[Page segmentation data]
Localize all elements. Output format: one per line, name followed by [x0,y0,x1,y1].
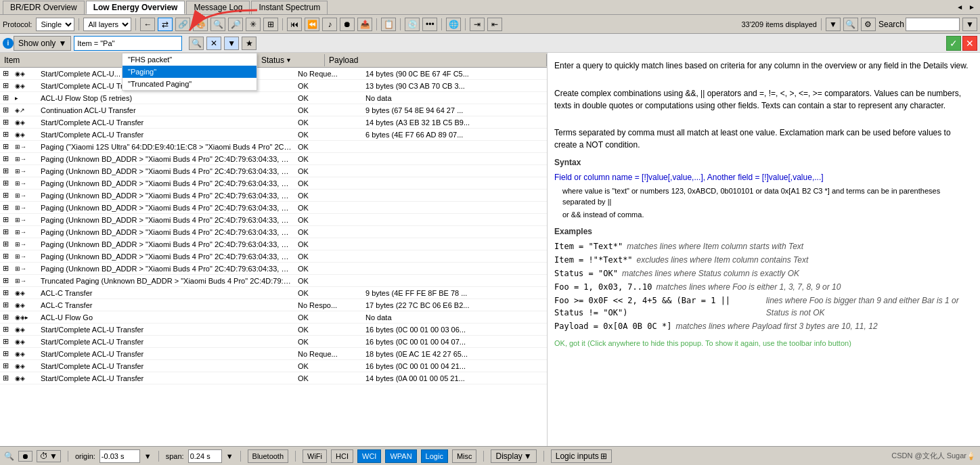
filter-cancel-btn[interactable]: ✕ [962,36,977,51]
table-row[interactable]: ⊞ ◉◈ ACL-C Transfer No Respo... 17 bytes… [0,299,547,311]
tab-prev-arrow[interactable]: ◄ [954,3,965,11]
suggestion-truncated[interactable]: "Truncated Paging" [122,78,257,90]
row-expand[interactable]: ⊞ [0,337,14,346]
help-panel[interactable]: Enter a query to quickly match lines bas… [547,53,980,446]
settings-btn[interactable]: ⚙ [861,18,876,31]
filter-magnify-btn[interactable]: 🔍 [189,37,204,50]
table-row[interactable]: ⊞ ◉◈ ACL-C Transfer OK 9 bytes (4E FF FE… [0,287,547,299]
row-expand[interactable]: ⊞ [0,81,14,90]
row-expand[interactable]: ⊞ [0,264,14,273]
table-row[interactable]: ⊞ ◉◈ Start/Complete ACL-U Transfer OK 13… [0,80,547,92]
table-row[interactable]: ⊞ ◉◈ Start/Complete ACL-U Transfer OK 16… [0,324,547,336]
table-row[interactable]: ⊞ ⊞→ Paging (Unknown BD_ADDR > "Xiaomi B… [0,190,547,202]
filter-confirm-btn[interactable]: ✓ [946,36,961,51]
row-expand[interactable]: ⊞ [0,215,14,224]
ok-got-it[interactable]: OK, got it (Click anywhere to hide this … [554,338,973,349]
tab-next-arrow[interactable]: ► [966,3,977,11]
send-btn[interactable]: 📤 [357,18,372,31]
globe-btn[interactable]: 🌐 [446,18,461,31]
rew-btn[interactable]: ⏪ [305,18,319,31]
table-row[interactable]: ⊞ ◉◈ Start/Complete ACL-U Transfer OK 14… [0,372,547,384]
filter-star-btn[interactable]: ★ [242,37,257,50]
suggestion-fhs[interactable]: "FHS packet" [122,53,257,66]
row-expand[interactable]: ⊞ [0,349,14,358]
row-expand[interactable]: ⊞ [0,203,14,212]
row-expand[interactable]: ⊞ [0,252,14,261]
row-expand[interactable]: ⊞ [0,361,14,370]
table-row[interactable]: ⊞ ⊞→ Truncated Paging (Unknown BD_ADDR >… [0,275,547,287]
bluetooth-btn[interactable]: Bluetooth [248,449,288,463]
more-btn[interactable]: ▼ [962,18,977,31]
display-btn[interactable]: Display▼ [491,449,536,463]
row-expand[interactable]: ⊞ [0,93,14,102]
export-btn[interactable]: ⇥ [470,18,485,31]
table-row[interactable]: ⊞ ⊞→ Paging (Unknown BD_ADDR > "Xiaomi B… [0,238,547,250]
table-row[interactable]: ⊞ ⊞→ Paging (Unknown BD_ADDR > "Xiaomi B… [0,177,547,190]
import-btn[interactable]: ⇤ [487,18,502,31]
row-expand[interactable]: ⊞ [0,301,14,309]
row-expand[interactable]: ⊞ [0,130,14,139]
row-expand[interactable]: ⊞ [0,179,14,187]
table-row[interactable]: ⊞ ◉◈ Start/Complete ACL-U Transfer OK 16… [0,360,547,372]
hci-btn[interactable]: HCI [331,449,353,463]
row-expand[interactable]: ⊞ [0,118,14,127]
row-expand[interactable]: ⊞ [0,142,14,151]
protocol-select[interactable]: Single [36,18,74,31]
wpan-btn[interactable]: WPAN [385,449,416,463]
magnify-btn[interactable]: 🔍 [843,18,858,31]
note-btn[interactable]: ♪ [322,18,337,31]
show-only-button[interactable]: Show only ▼ [14,36,71,51]
row-expand[interactable]: ⊞ [0,69,14,78]
table-row[interactable]: ⊞ ⊞→ Paging (Unknown BD_ADDR > "Xiaomi B… [0,153,547,165]
row-expand[interactable]: ⊞ [0,167,14,175]
tab-bredr[interactable]: BR/EDR Overview [3,1,85,14]
rec-btn[interactable]: ⏺ [340,18,355,31]
row-expand[interactable]: ⊞ [0,276,14,285]
layers-select[interactable]: All layers [83,18,131,31]
table-row[interactable]: ⊞ ◉◈ Start/Complete ACL-U Transfer OK 14… [0,116,547,129]
origin-input[interactable] [99,449,140,463]
asterisk-btn[interactable]: ✳ [246,18,261,31]
link-btn[interactable]: 🔗 [175,18,190,31]
tab-low-energy[interactable]: Low Energy Overview [86,1,185,14]
table-row[interactable]: ⊞ ⊞→ Paging (Unknown BD_ADDR > "Xiaomi B… [0,226,547,238]
logic-inputs-btn[interactable]: Logic inputs ⊞ [551,449,612,463]
back-btn[interactable]: ← [140,18,155,31]
logic-btn[interactable]: Logic [421,449,448,463]
table-row[interactable]: ⊞ ⊞→ Paging (Unknown BD_ADDR > "Xiaomi B… [0,202,547,214]
table-row[interactable]: ⊞ ⊞→ Paging (Unknown BD_ADDR > "Xiaomi B… [0,250,547,263]
table-row[interactable]: ⊞ ⊞→ Paging (Unknown BD_ADDR > "Xiaomi B… [0,165,547,177]
filter-x-btn[interactable]: ✕ [206,37,221,50]
misc-btn[interactable]: Misc [452,449,477,463]
table-row[interactable]: ⊞ ◉◈ Start/Complete ACL-U... No Reque...… [0,68,547,80]
find-btn[interactable]: 🔎 [228,18,243,31]
copy-btn[interactable]: 📋 [381,18,396,31]
search-toolbar-btn[interactable]: 🔍 [210,18,225,31]
table-row[interactable]: ⊞ ◉◈▸ ACL-U Flow Go OK No data [0,311,547,324]
col-header-payload[interactable]: Payload [325,54,547,66]
status-settings-btn[interactable]: ⏱▼ [37,450,61,462]
wci-btn[interactable]: WCI [357,449,381,463]
row-expand[interactable]: ⊞ [0,313,14,322]
row-expand[interactable]: ⊞ [0,288,14,297]
wifi-btn[interactable]: WiFi [303,449,327,463]
step-back-btn[interactable]: ⏮ [287,18,302,31]
grid-btn[interactable]: ⊞ [263,18,278,31]
col-header-status[interactable]: Status ▼ [257,54,325,66]
table-row[interactable]: ⊞ ◉◈ Start/Complete ACL-U Transfer No Re… [0,348,547,360]
disc-btn[interactable]: 💿 [405,18,420,31]
row-expand[interactable]: ⊞ [0,106,14,114]
table-row[interactable]: ⊞ ⊞→ Paging ("Xiaomi 12S Ultra" 64:DD:E9… [0,141,547,153]
table-row[interactable]: ⊞ ⊞→ Paging (Unknown BD_ADDR > "Xiaomi B… [0,214,547,226]
color-btn[interactable]: 🎨 [193,18,208,31]
status-record-btn[interactable]: ⏺ [18,451,32,462]
tab-message-log[interactable]: Message Log [186,1,250,14]
row-expand[interactable]: ⊞ [0,154,14,163]
row-expand[interactable]: ⊞ [0,191,14,200]
suggestion-paging[interactable]: "Paging" [122,66,257,78]
ellipsis-btn[interactable]: ••• [422,18,437,31]
table-row[interactable]: ⊞ ◉◈ Start/Complete ACL-U Transfer OK 16… [0,336,547,348]
search-input[interactable] [906,18,960,31]
span-input[interactable] [188,449,222,463]
table-row[interactable]: ⊞ ◉◈ Start/Complete ACL-U Transfer OK 6 … [0,129,547,141]
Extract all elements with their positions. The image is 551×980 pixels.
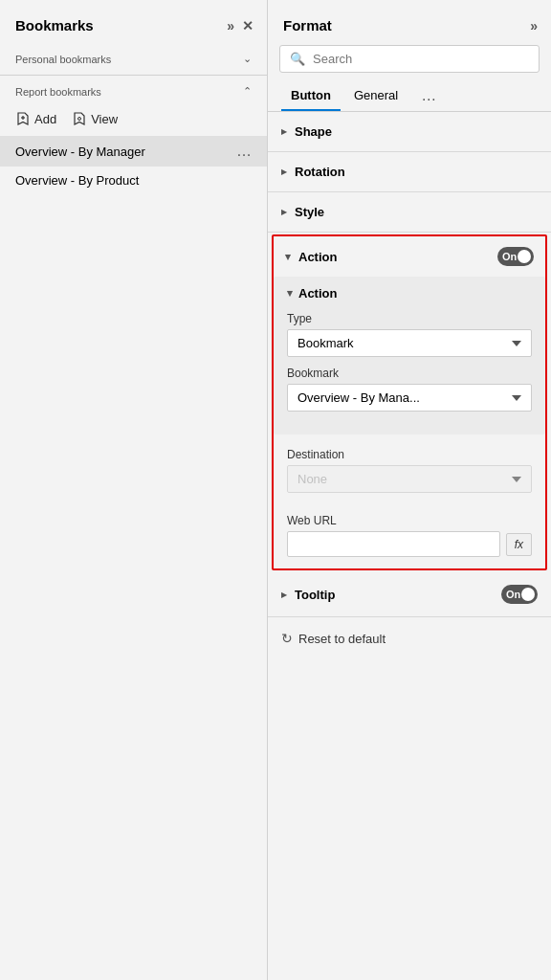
tooltip-toggle-label[interactable]: On (501, 585, 538, 604)
bookmark-item-1[interactable]: Overview - By Product (0, 167, 267, 194)
rotation-label: Rotation (295, 165, 345, 179)
tab-general[interactable]: General (344, 80, 408, 111)
right-panel: Format » 🔍 Button General … ▸ Shape ▸ Ro… (268, 0, 551, 980)
add-bookmark-button[interactable]: Add (15, 111, 56, 126)
rotation-header-left: ▸ Rotation (281, 165, 345, 179)
fx-button[interactable]: fx (506, 533, 532, 556)
shape-header-left: ▸ Shape (281, 124, 332, 139)
rotation-chevron: ▸ (281, 166, 287, 178)
tooltip-label: Tooltip (295, 588, 335, 602)
tab-button[interactable]: Button (281, 80, 341, 111)
inner-action-label: Action (298, 286, 337, 301)
right-expand-icon[interactable]: » (530, 18, 538, 33)
svg-point-2 (78, 118, 81, 121)
personal-bookmarks-header[interactable]: Personal bookmarks ⌄ (0, 45, 267, 73)
view-bookmark-button[interactable]: View (72, 111, 118, 126)
rotation-header[interactable]: ▸ Rotation (268, 152, 551, 191)
add-label: Add (34, 112, 56, 126)
action-section: ▾ Action On ▾ Action Type B (272, 234, 547, 570)
inner-chevron: ▾ (287, 287, 293, 300)
reset-row[interactable]: ↻ Reset to default (268, 617, 551, 659)
style-section: ▸ Style (268, 192, 551, 233)
tabs-more-icon[interactable]: … (415, 83, 442, 108)
expand-icon[interactable]: » (227, 18, 234, 33)
personal-bookmarks-chevron: ⌄ (243, 53, 252, 65)
bookmark-field: Bookmark Overview - By Mana... Overview … (287, 367, 532, 421)
action-inner-header[interactable]: ▾ Action (287, 286, 532, 301)
search-input[interactable] (313, 52, 529, 66)
report-bookmarks-chevron: ⌃ (243, 85, 252, 98)
action-label: Action (298, 250, 337, 264)
bookmark-label: Bookmark (287, 367, 532, 380)
bookmark-item-name-1: Overview - By Product (15, 173, 139, 188)
reset-icon: ↻ (281, 631, 293, 646)
close-icon[interactable]: ✕ (242, 18, 253, 33)
bookmarks-title: Bookmarks (15, 17, 94, 33)
bookmark-item-name-0: Overview - By Manager (15, 145, 145, 159)
weburl-row: fx (287, 531, 532, 557)
style-header[interactable]: ▸ Style (268, 192, 551, 232)
reset-label: Reset to default (298, 632, 386, 646)
style-chevron: ▸ (281, 206, 287, 218)
weburl-input[interactable] (287, 531, 500, 557)
toggle-label[interactable]: On (497, 247, 534, 266)
tooltip-chevron: ▸ (281, 589, 287, 601)
tooltip-header[interactable]: ▸ Tooltip On (268, 572, 551, 616)
bookmark-select[interactable]: Overview - By Mana... Overview - By Prod… (287, 384, 532, 412)
weburl-label: Web URL (287, 514, 532, 527)
action-chevron: ▾ (285, 251, 291, 263)
action-header-left: ▾ Action (285, 250, 337, 264)
shape-chevron: ▸ (281, 125, 287, 138)
type-field: Type Bookmark Back Drill through Page na… (287, 312, 532, 367)
tooltip-section: ▸ Tooltip On (268, 572, 551, 617)
weburl-section: Web URL fx (274, 510, 545, 568)
style-label: Style (295, 205, 324, 219)
report-bookmarks-header[interactable]: Report bookmarks ⌃ (0, 78, 267, 105)
type-label: Type (287, 312, 532, 325)
personal-bookmarks-label: Personal bookmarks (15, 54, 111, 65)
view-label: View (91, 112, 118, 126)
rotation-section: ▸ Rotation (268, 152, 551, 192)
tooltip-toggle-on-label: On (506, 589, 520, 600)
format-title: Format (283, 17, 332, 33)
divider-1 (0, 75, 267, 76)
view-bookmark-icon (72, 111, 87, 126)
type-select[interactable]: Bookmark Back Drill through Page navigat… (287, 329, 532, 357)
bookmarks-actions: Add View (0, 105, 267, 136)
action-header[interactable]: ▾ Action On (274, 236, 545, 277)
left-panel: Bookmarks » ✕ Personal bookmarks ⌄ Repor… (0, 0, 268, 980)
toggle-on-label: On (502, 251, 517, 262)
destination-label: Destination (287, 448, 532, 461)
tooltip-header-left: ▸ Tooltip (281, 588, 335, 602)
tab-general-label: General (354, 88, 398, 102)
toggle-slider: On (497, 247, 534, 266)
tooltip-toggle-slider: On (501, 585, 538, 604)
action-toggle[interactable]: On (497, 247, 534, 266)
bookmark-more-button-0[interactable]: … (234, 143, 253, 160)
destination-select[interactable]: None (287, 465, 532, 493)
tabs-row: Button General … (268, 80, 551, 112)
tooltip-toggle[interactable]: On (501, 585, 538, 604)
header-icons: » ✕ (227, 18, 253, 33)
search-box[interactable]: 🔍 (279, 45, 540, 73)
style-header-left: ▸ Style (281, 205, 324, 219)
shape-header[interactable]: ▸ Shape (268, 112, 551, 151)
shape-section: ▸ Shape (268, 112, 551, 152)
destination-section: Destination None (274, 440, 545, 510)
shape-label: Shape (295, 124, 332, 139)
left-panel-header: Bookmarks » ✕ (0, 0, 267, 45)
add-bookmark-icon (15, 111, 31, 126)
search-icon: 🔍 (290, 52, 305, 66)
right-panel-header: Format » (268, 0, 551, 45)
tab-button-label: Button (291, 88, 331, 102)
action-inner: ▾ Action Type Bookmark Back Drill throug… (274, 277, 545, 434)
report-bookmarks-label: Report bookmarks (15, 86, 101, 98)
bookmark-item-0[interactable]: Overview - By Manager … (0, 136, 267, 167)
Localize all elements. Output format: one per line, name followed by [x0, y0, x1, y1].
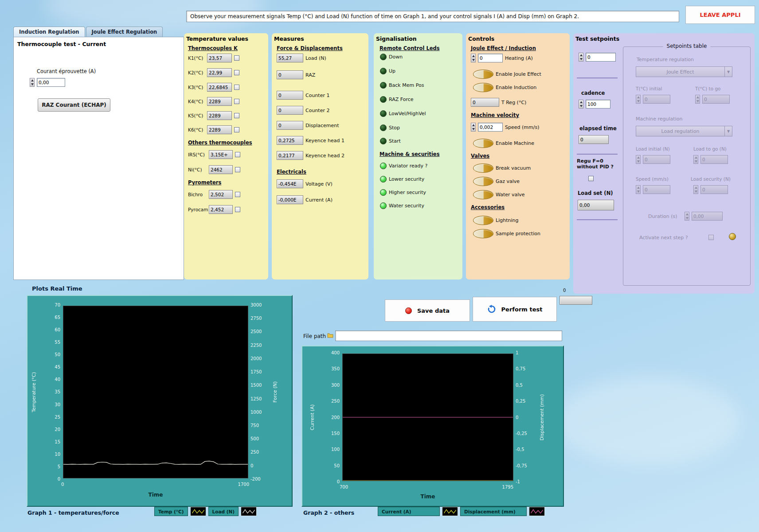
graph2-x-start: 700: [340, 485, 348, 489]
tab-joule-effect-regulation[interactable]: Joule Effect Regulation: [86, 27, 163, 37]
heating-increment-decrement[interactable]: [471, 54, 476, 62]
folder-icon: [327, 332, 333, 338]
led-row: Back Mem Pos: [380, 82, 424, 89]
enable-joule-toggle[interactable]: [473, 70, 493, 79]
current-waveform-icon[interactable]: [442, 507, 458, 516]
enable-joule-row: Enable Joule Effect: [473, 70, 541, 79]
save-data-label: Save data: [417, 307, 450, 314]
setpoint-speed-value: 0: [643, 185, 670, 194]
led-label: Start: [389, 138, 401, 144]
measure-value: 0: [277, 70, 303, 79]
thermocouple-checkbox[interactable]: [234, 55, 239, 61]
pyrometer-checkbox[interactable]: [235, 207, 240, 212]
speed-increment-decrement[interactable]: [471, 123, 476, 132]
thermocouple-label: K6(°C): [188, 127, 205, 132]
enable-induction-toggle[interactable]: [473, 83, 493, 92]
cadence-increment-decrement[interactable]: [579, 100, 583, 109]
signalisation-panel-title: Signalisation: [376, 35, 417, 42]
machine-velocity-header: Machine velocity: [471, 112, 519, 118]
joule-induction-header: Joule Effect / Induction: [471, 45, 536, 51]
thermocouple-label: K5(°C): [188, 113, 205, 118]
thermocouple-checkbox[interactable]: [234, 113, 239, 118]
down-led: [380, 54, 387, 60]
machine-regulation-value: Load regulation: [636, 128, 724, 134]
measure-row: 0 Counter 1: [277, 91, 329, 100]
perform-test-button[interactable]: Perform test: [473, 297, 557, 322]
thermocouple-checkbox[interactable]: [235, 152, 240, 157]
others-thermocouples-header: Others thermocouples: [188, 140, 252, 146]
thermocouple-value: 22,6845: [207, 83, 232, 92]
thermocouple-checkbox[interactable]: [234, 127, 239, 132]
led-row: Lower security: [380, 176, 424, 183]
file-path-input[interactable]: [335, 330, 562, 341]
load-security-control: 0: [693, 185, 728, 194]
thermocouple-value: 22,99: [207, 68, 232, 77]
save-data-button[interactable]: Save data: [385, 299, 470, 322]
thermocouple-test-title: Thermocouple test - Current: [17, 41, 106, 47]
measure-row: -0,454E Voltage (V): [277, 179, 333, 188]
cadence-input[interactable]: 100: [586, 100, 610, 109]
water-valve-toggle[interactable]: [473, 190, 493, 199]
load-to-go-control: 0: [693, 155, 728, 164]
courant-input[interactable]: 0,00: [37, 78, 65, 87]
perform-test-label: Perform test: [501, 306, 543, 313]
measure-label: Counter 1: [305, 93, 329, 98]
thermocouple-value: 2289: [207, 97, 232, 106]
raz-courant-button[interactable]: RAZ Courant (ECHAP): [38, 98, 110, 112]
thermocouple-value: 3,15E+: [209, 150, 233, 159]
test-counter-value: [559, 296, 592, 305]
sample-protection-toggle[interactable]: [473, 229, 493, 238]
graph1-legend: Temp (°C) Load (N): [154, 507, 257, 516]
start-led: [380, 138, 387, 144]
leave-appli-button[interactable]: LEAVE APPLI: [685, 6, 755, 24]
gaz-valve-toggle[interactable]: [473, 177, 493, 186]
courant-increment-decrement[interactable]: [30, 78, 35, 87]
break-vacuum-toggle[interactable]: [473, 163, 493, 173]
heating-input[interactable]: 0: [478, 54, 503, 62]
thermocouple-test-panel: Thermocouple test - Current Courant épro…: [13, 37, 184, 280]
t-reg-row: 0 T Reg (°C): [471, 98, 526, 107]
thermocouple-row: K2(°C) 22,99: [188, 68, 239, 77]
heating-label: Heating (A): [505, 55, 533, 61]
graph2-legend-displacement[interactable]: Displacement (mm): [460, 507, 527, 516]
accessory-label: Sample protection: [496, 231, 540, 237]
step-increment-decrement[interactable]: [579, 53, 583, 62]
thermocouple-checkbox[interactable]: [234, 99, 239, 104]
test-counter-label: 0: [563, 288, 566, 293]
measure-value: 0: [277, 106, 303, 115]
t-to-go-label: T(°C) to go: [695, 86, 721, 91]
thermocouple-checkbox[interactable]: [234, 85, 239, 90]
tab-induction-regulation[interactable]: Induction Regulation: [13, 27, 85, 37]
step-input[interactable]: 0: [586, 53, 616, 62]
machine-regulation-label: Machine regulation: [636, 116, 682, 122]
back-mem-pos-led: [380, 82, 387, 89]
load-security-increment-decrement: [693, 185, 698, 194]
regu-without-pid-checkbox[interactable]: [588, 176, 594, 181]
thermocouple-checkbox[interactable]: [235, 167, 240, 172]
displacement-waveform-icon[interactable]: [529, 507, 545, 516]
temp-waveform-icon[interactable]: [190, 507, 206, 516]
measure-row: 55,27 Load (N): [277, 54, 326, 62]
graph1-legend-temp[interactable]: Temp (°C): [154, 507, 188, 516]
enable-machine-toggle[interactable]: [473, 139, 493, 148]
led-label: Up: [389, 68, 395, 74]
pyrometer-checkbox[interactable]: [235, 192, 240, 197]
graph2-legend-current[interactable]: Current (A): [378, 507, 440, 516]
lowvel-highvel-led: [380, 110, 387, 117]
temperature-regulation-value: Joule Effect: [636, 69, 724, 75]
courant-label: Courant éprouvette (A): [37, 68, 96, 74]
lightning-toggle[interactable]: [473, 216, 493, 225]
measure-value: -0,000E: [277, 195, 303, 204]
enable-induction-row: Enable Induction: [473, 83, 536, 92]
graph1-legend-load[interactable]: Load (N): [208, 507, 239, 516]
load-waveform-icon[interactable]: [241, 507, 257, 516]
pyrometer-row: Pyrocam 2,452: [188, 205, 240, 214]
measure-value: 0,2177: [277, 151, 303, 160]
speed-input[interactable]: 0,002: [478, 123, 503, 132]
thermocouple-row: K4(°C) 2289: [188, 97, 239, 106]
file-path-label: File path: [303, 333, 326, 339]
thermocouple-checkbox[interactable]: [234, 70, 239, 75]
activate-next-step-checkbox: [708, 235, 714, 240]
thermocouple-label: K4(°C): [188, 99, 205, 104]
graph2-series: [343, 354, 513, 481]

TASK GOAL
All lines carrying the word "measure" must be copied from the data above.

THE ANSWER
measure-value: 0: [277, 70, 303, 79]
measure-row: 0 Counter 1: [277, 91, 329, 100]
measure-row: -0,454E Voltage (V): [277, 179, 333, 188]
measure-label: Counter 1: [305, 93, 329, 98]
measure-value: 0: [277, 106, 303, 115]
measure-row: 55,27 Load (N): [277, 54, 326, 62]
measure-value: -0,000E: [277, 195, 303, 204]
measure-value: 0,2177: [277, 151, 303, 160]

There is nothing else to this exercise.